As a Somatic Movement Therapist, I help people to understand their bodies better through sensory awareness and self inquiry. We listen to the body’s sensations, memories and wisdom through quiet reflection, meditation or movement. Inhabiting one’s body is a great gift, as it gives us access to all of our senses and human experiences. 

The way we perceive our appearance shapes our ‘body image’. Unfortunately, many people find their bodies to be a source of stress and disturbance. This is especially true for women or men who struggle with food issues and/or their weight. When we are preoccupied with self-critical thoughts about how we look and how we imagine we are perceived by others, this can be defined as a negative ‘body image’

This negative body image is increased by cultural conditioning and a ‘perfect’ body type which gives certain messages about the body, i.e. my body is fat, ugly, flabby, doesn’t look ‘right’, etc. This often leads to a feeling of shame, which can make it difficult to show up to social or work situations, and/or cause resistance to dating and sex where the body feels exposed. 

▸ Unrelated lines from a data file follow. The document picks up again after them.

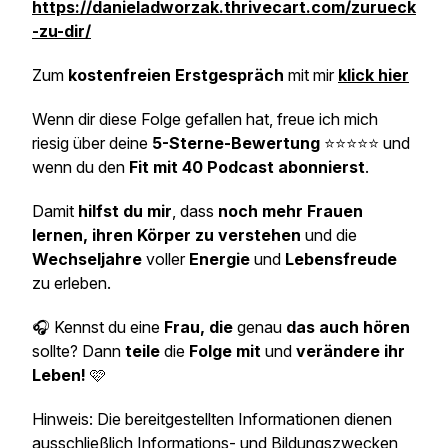
https://danieladworzak.thrivecart.com/zurueck
-zu-dir/
Zum
kostenfreien Erstgespräch
mit mir
klick hier
Wenn dir diese Folge gefallen hat, freue ich mich
riesig über deine
5-Sterne-Bewertung
⭐⭐⭐⭐⭐ und
wenn du den
Fit mit 40 Podcast abonnierst
.
Damit
hilfst du mir
, dass
noch mehr Frauen
lernen, ihren Körper zu verstehen
und die
Wechseljahre
voller
Energie
und
Lebensfreude
zu erleben.
🎧 Kennst du eine
Frau, die
genau
das auch hören
sollte? Dann
teile
die
Folge mit
und
verändere ihr
Leben!
🩷
Hinweis: Die bereitgestellten Informationen dienen
ausschließlich Informations- und Bildungszwecken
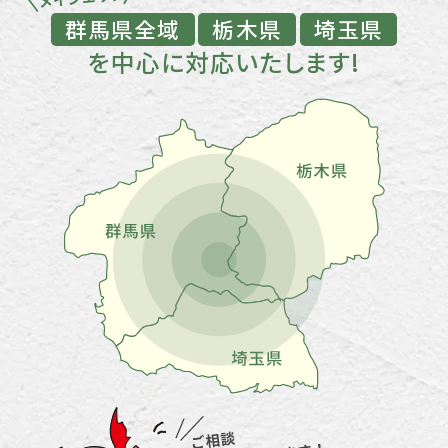
群馬県全域
栃木県
埼玉県
を中心に対応いたします!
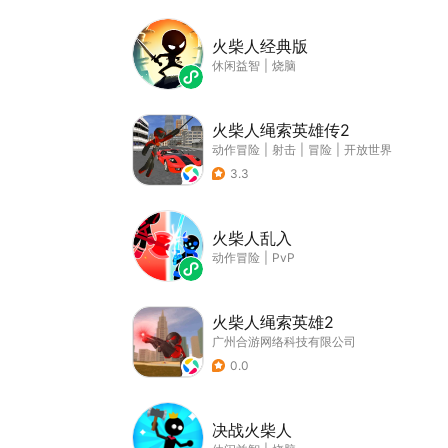
火柴人经典版
休闲益智
|
烧脑
火柴人绳索英雄传2
动作冒险
|
射击
|
冒险
|
开放世界
3.3
火柴人乱入
动作冒险
|
PvP
火柴人绳索英雄2
广州合游网络科技有限公司
0.0
决战火柴人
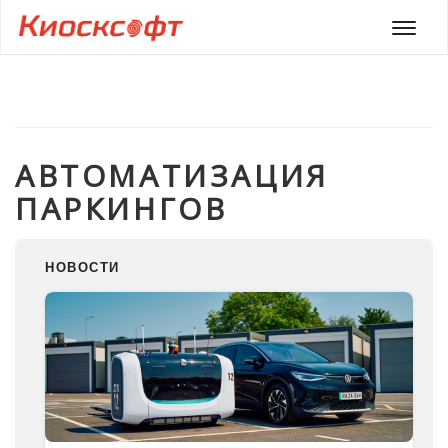
Мен
АВТОМАТИЗАЦИЯ
ПАРКИНГОВ
НОВОСТИ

The work I do focuses on helping people notice how their body image is distorted, learn how to turn the focus inwards to encourage healing, and understand the body’s intelligence. The term I use for this is ‘body sense’. Here are a few specific interventions to increase one’s body sense. 

    • Feel the body from the inside out (the sensations, the temperature, the movement impulses) which can give a better understanding of how the body operates. This, in turn, can promote a growing ability to take care of the body, i.e. eating when hungry, stop eating when full, resting when tired, etc.
    • Have gratitude for the functioning of the body, and how our body actions can help us engage with our environments and with others.  This is illustrated by the following statements: ‘my hands pet my dog’, ‘my arms hug my friends and/or loved one’, ‘my legs can dance’.  These concepts can increase pleasure and allow rewarding body experiences. 
    • Learn to nourish the body through healthy foods, resourceful body experiences (taking a bath, deep breathing, taking a walk in a relaxing environment) and active creative expression. 

It takes time to rewire the brain and find the right practice to change one’s orientation from body image to body sense, but it is well worth it. This doesn’t cancel out the desire to take care of one’s appearance and express one’s style. Instead having a stronger body sense gives you the opportunity to expand life to the fullest and operate from a more authentic sense of self.